Although marginally more complicated than the traditional Laplace sum-rules, gaussian sumrules have the advantage of being able to probe excited and ground states with similar sensitivity. Gaussian sum-rule analysis techniques are applied to the problematic scalar glueball channel to determine masses, widths and relative resonance strengths of low-lying scalar glueball states contributing to the hadronic spectral function. A feature of our analysis is the inclusion of instanton contributions to the scalar gluonic correlation function. Compared with the next-to-leading gaussian sum-rule, the analysis of the lowest-weighted sum-rule (which contains a large scale-independent contribution from the low energy theorem) is shown to be unreliable because of instability under QCD uncertainties.
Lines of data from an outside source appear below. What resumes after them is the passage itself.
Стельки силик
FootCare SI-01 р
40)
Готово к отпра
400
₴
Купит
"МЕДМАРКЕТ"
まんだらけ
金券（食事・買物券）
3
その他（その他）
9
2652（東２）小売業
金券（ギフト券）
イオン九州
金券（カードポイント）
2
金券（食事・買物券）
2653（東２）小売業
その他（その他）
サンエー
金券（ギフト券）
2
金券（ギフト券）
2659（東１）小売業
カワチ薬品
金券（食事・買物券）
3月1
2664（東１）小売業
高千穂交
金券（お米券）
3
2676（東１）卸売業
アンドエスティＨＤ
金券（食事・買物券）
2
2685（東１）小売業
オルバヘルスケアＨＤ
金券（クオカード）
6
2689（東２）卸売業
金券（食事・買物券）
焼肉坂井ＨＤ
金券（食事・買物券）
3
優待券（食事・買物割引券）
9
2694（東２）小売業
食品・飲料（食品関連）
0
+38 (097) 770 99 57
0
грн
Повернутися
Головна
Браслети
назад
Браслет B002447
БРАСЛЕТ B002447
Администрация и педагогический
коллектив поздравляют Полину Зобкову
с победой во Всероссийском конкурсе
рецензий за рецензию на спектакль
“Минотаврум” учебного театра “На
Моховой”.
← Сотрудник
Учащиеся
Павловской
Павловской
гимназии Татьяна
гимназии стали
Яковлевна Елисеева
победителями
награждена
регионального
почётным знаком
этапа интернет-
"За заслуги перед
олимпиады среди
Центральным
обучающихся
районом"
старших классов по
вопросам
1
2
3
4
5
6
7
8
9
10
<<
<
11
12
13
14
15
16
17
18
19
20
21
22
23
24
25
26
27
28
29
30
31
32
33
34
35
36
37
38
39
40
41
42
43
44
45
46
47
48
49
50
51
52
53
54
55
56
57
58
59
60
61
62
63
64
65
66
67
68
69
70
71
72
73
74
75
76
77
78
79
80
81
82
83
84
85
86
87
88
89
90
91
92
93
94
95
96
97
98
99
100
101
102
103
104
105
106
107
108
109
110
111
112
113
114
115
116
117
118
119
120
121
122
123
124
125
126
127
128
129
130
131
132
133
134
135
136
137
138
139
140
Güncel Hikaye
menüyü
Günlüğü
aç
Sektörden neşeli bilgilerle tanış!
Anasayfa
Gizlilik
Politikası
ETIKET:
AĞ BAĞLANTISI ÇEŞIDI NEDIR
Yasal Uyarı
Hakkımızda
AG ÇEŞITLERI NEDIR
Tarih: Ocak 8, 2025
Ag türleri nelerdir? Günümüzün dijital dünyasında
However, the presence of instanton effects leads to approximately consistent mass scales in the lowest weighted and next-lowest weighted sum-rules. The analysis of the next-to-leading sum-rule demonstrates that a single narrow resonance model does not provide an adequate description of the hadronic spectral function. Consequently, we consider a wide variety of phenomenological models which distribute resonance strength over a broad region -some of which lead to excellent agreement between the theoretical prediction and phenomenological models. Including QCD uncertainties, our results indicate that the hadronic contributions to the spectral function stem from a pair of resonances with masses in the range 0.8-1.6 GeV, with the lighter of the two potentially having a large width.